**EXERCISE:**
Only the lines below, from the one with "the VA and his" through the one with "literature.", are to be written out, exactly.

[[ MATERIAL FOR THE TASK open ]]

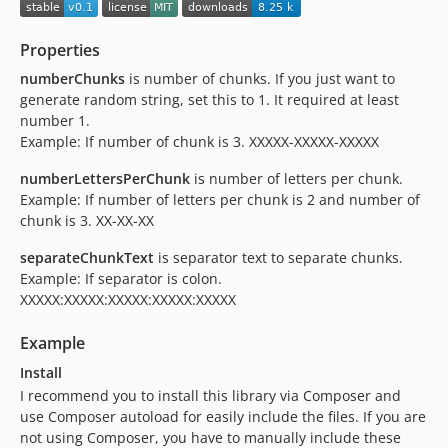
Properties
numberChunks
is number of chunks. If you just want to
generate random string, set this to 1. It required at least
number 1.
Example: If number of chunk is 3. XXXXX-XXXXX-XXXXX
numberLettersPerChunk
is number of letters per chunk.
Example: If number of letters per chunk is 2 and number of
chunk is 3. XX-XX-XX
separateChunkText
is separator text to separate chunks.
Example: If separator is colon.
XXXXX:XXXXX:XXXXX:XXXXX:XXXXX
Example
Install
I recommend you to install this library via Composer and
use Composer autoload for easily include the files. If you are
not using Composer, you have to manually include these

[[ MATERIAL FOR THE TASK closed ]]
[[ MATERIAL FOR THE TASK open ]]

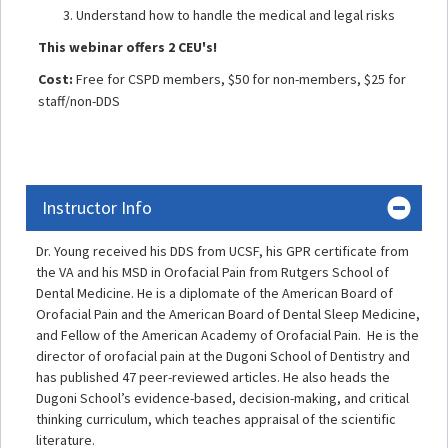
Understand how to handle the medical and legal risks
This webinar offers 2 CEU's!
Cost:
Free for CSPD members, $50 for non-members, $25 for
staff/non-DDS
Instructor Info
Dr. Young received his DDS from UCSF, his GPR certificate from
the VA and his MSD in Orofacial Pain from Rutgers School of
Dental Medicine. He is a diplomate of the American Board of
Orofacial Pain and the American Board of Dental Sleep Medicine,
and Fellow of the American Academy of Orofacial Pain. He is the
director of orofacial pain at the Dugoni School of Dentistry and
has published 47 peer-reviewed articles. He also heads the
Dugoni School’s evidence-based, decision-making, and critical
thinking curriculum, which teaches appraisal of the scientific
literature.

[[ MATERIAL FOR THE TASK closed ]]

**ANSWER BOX:**
the VA and his MSD in Orofacial Pain from Rutgers School of
Dental Medicine. He is a diplomate of the American Board of
Orofacial Pain and the American Board of Dental Sleep Medicine,
and Fellow of the American Academy of Orofacial Pain. He is the
director of orofacial pain at the Dugoni School of Dentistry and
has published 47 peer-reviewed articles. He also heads the
Dugoni School’s evidence-based, decision-making, and critical
thinking curriculum, which teaches appraisal of the scientific
literature.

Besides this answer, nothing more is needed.